Jake’s clients often asked, “Can I perform an online performance test?” — usually to take an easy approach to performance testing and spend less money, both traits that lend themselves to useless performance testing. Jake would reply with the question, “Do you want to do performance testing or performance monitoring?” The usual response was testing.
Jake would then provide the questioner with his list of requirements to ensure a valid online performance test: instrumentation placed in the proper orientation; pulling and verifying or replacing of orifices and confirming they have the required minimum runs; installation of thermowells with proper runs so that uniform mixing will not skew the results; calibration of pressure gauges or sensors; and calibration or verification of any power measurement instrumentation required.
How long does the performance test need to last? In the old days, Jake would go a minimum of one hour with stable readings. To get that stable value, Jake might have to run the test for days. Performance testing a process means the process must remain stable for that period of time to allow using average measurements to determine if the piece of equipment meets design requirements. The one-hour value ensures all individual data collectors were synced and stable. Stable values could warrant a shorter time. Stable values were critical because a process might have some internal cyclical variation that would show up on a one-hour test but otherwise be masked by instrument inaccuracies.
Jake also asked, What are you going to do with the performance test data? Will this be first test of a new or reconditioned piece of equipment? Are you trying to confirm that you got what you paid for? Has the supplier agreed to the methodology for the test?
Based on responses, Jake often would circle back and query, “Do you want to do testing or monitoring?”
Real-World Process Example
Mort listened to all of Jake’s questions and returned to his process area to prepare for the test. He confirmed location and calibration of all of the instrumentation for the required data points. Mort recently upgraded an overheads condenser and wanted to verify that the equipment was performing as designed.
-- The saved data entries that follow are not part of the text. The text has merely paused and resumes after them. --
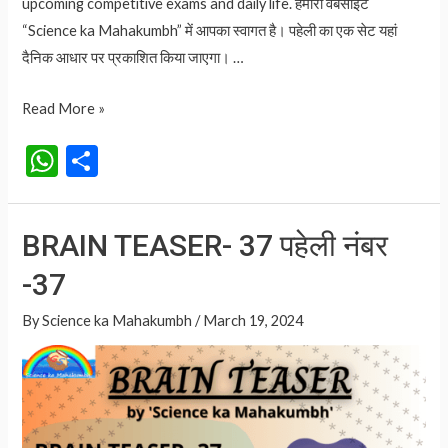
upcoming competitive exams and daily life. हमारी वेबसाइट
“Science ka Mahakumbh” में आपका स्वागत है। पहेली का एक सेट यहां
दैनिक आधार पर प्रकाशित किया जाएगा। …
BRAIN
Read More »
TEASER-
W
S
38
h
h
पहेली
at
ar
नंबर
BRAIN TEASER- 37 पहेली नंबर
-38
s
e
-37
A
p
By
Science ka Mahakumbh
/
March 19, 2024
p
He met with Jake and the supplier — they all agreed to the methodology detailed in Mort’s test plan. The test intrigued the supplier; he decided to send one of their engineers to monitor the test.
Jake designed a spreadsheet that would query the process every minute. It would perform a heat and mass balance after each query. It would output the balances in percent of design. It would also compare data points with the design data and give the deviation in percent. These were then checked to see if they were within limits; if not, an alarm was sent.
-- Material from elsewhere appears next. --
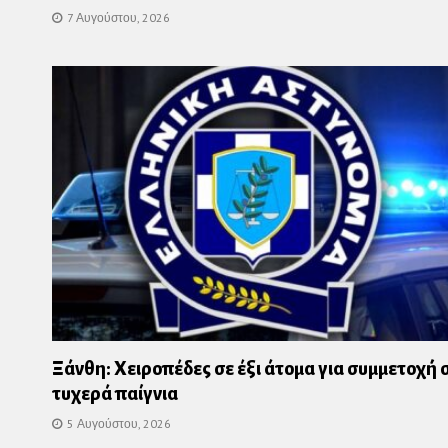
7 Αυγούστου, 2026
Ξάνθη: Χειροπέδες σε έξι άτομα για συμμετοχή 
τυχερά παίγνια
5 Αυγούστου, 2026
The day of the test, Mort met with the area operations personnel and explained the goal of the online performance test. He stressed that the process needed to be as stable as possible to validate the test. Operators asked Mort and Jake questions and the more experienced operators provided input and suggestions during the discussion.
Then they began the test. The process cooperated for the most part and as the first sets of data began rolling in there were no alarms on either the data points or the balances. They were able to validate the test; the test process impressed the equipment supplier. And most importantly, the heat exchanger met the design specifications as promised.
One of the engineers asked Jake if the performance spreadsheet could be modified for an online monitoring task. Jake indicated it could but he would need to modify it so that it trended instead of performing the minute by minute analyses.
So, online performance testing is possible and can be set up to confirm or validate the design or equipment after installation. As with all performance testing, the test is only as accurate as the inputs, so, care must be taken to evaluate the installation. Calibration and inspection are still critical elements for the test. Finally, it still takes a team to set up and perform the test. Assistance from operations is critical to the success of the test as they control the process.
Good luck and happy energy hunting.
Earl M. Clark, PE, – Engineering Manager, Global Energy Services. Clark retired from DuPont after a career of 39 years and 11 months and joined Hudson’s Global Energy Systems Group as Engineering Manager. During his over 43 years in the industry, he has worked in nearly all aspects of the energy field; building, operating and troubleshooting energy facilities for DuPont. He began his energy career with Duke Power and Clemson University during the energy crisis in the 1970s.
Active in both, the American Society of Mechanical Engineers and the American Society of Heating, Ventilating, Refrigerating, and Air-Conditioning Engineers (ASHRAE), Clark was chairman of ASHRAE's task group on Halocarbon Emissions and served on the committee that created ASHRAE SPG3 - Guideline for Reducing Halocarbon Emissions. He has written numerous papers on CFC alternatives and retrofitting CFC chillers. He was awarded a U.S. patent on a method for reducing emissions from refrigeration equipment. He has served as technical resource for several others.